THE INPUT:
───
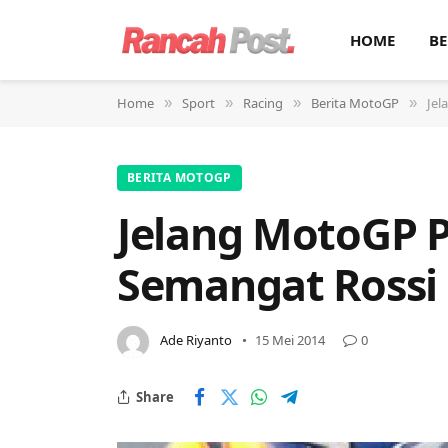
HOME
BE
Home
Sport
Racing
Berita MotoGP
Jel
»
»
»
»
BERITA MOTOGP
Jelang MotoGP P
Semangat Rossi
Ade Riyanto
15 Mei 2014
0
Share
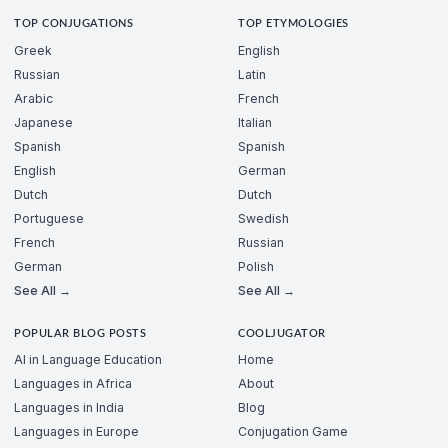
TOP CONJUGATIONS
TOP ETYMOLOGIES
Greek
English
Russian
Latin
Arabic
French
Japanese
Italian
Spanish
Spanish
English
German
Dutch
Dutch
Portuguese
Swedish
French
Russian
German
Polish
See All →
See All →
POPULAR BLOG POSTS
COOLJUGATOR
AI in Language Education
Home
Languages in Africa
About
Languages in India
Blog
Languages in Europe
Conjugation Game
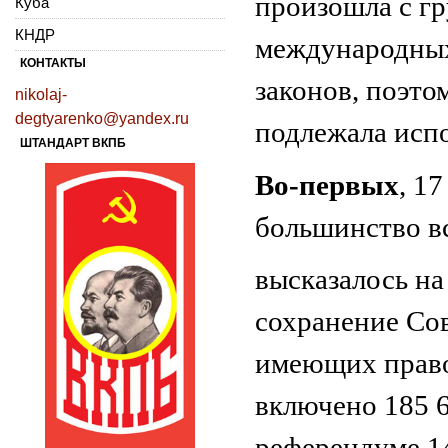
произошла с г
Куба
КНДР
международных
КОНТАКТЫ
законов, поэто
nikolaj-
degtyarenko@yandex.ru
подлежала исп
ШТАНДАРТ ВКПБ
Во-первых
, 1
большинство в
высказалось н
сохранение Сов
имеющих право
включено 185 6
референдуме 14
───
ABOUT THIS EXERCISE:
Please transcribe the material above exactly as written. Leave the pictures out.

TASK RESULT:
HOME
BE
Home
Sport
Racing
Berita MotoGP
Jel
»
»
»
»
BERITA MOTOGP
Jelang MotoGP P
Semangat Rossi
Ade Riyanto
15 Mei 2014
0
Share
TOP CONJUGATIONS
TOP ETYMOLOGIES
Greek
English
Russian
Latin
Arabic
French
Japanese
Italian
Spanish
Spanish
English
German
Dutch
Dutch
Portuguese
Swedish
French
Russian
German
Polish
See All →
See All →
POPULAR BLOG POSTS
COOLJUGATOR
AI in Language Education
Home
Languages in Africa
About
Languages in India
Blog
Languages in Europe
Conjugation Game
произошла с г
Куба
КНДР
международных
КОНТАКТЫ
законов, поэто
nikolaj-
degtyarenko@yandex.ru
подлежала исп
ШТАНДАРТ ВКПБ
Во-первых
, 1
большинство в
высказалось н
сохранение Сов
имеющих право
включено 185 6
референдуме 14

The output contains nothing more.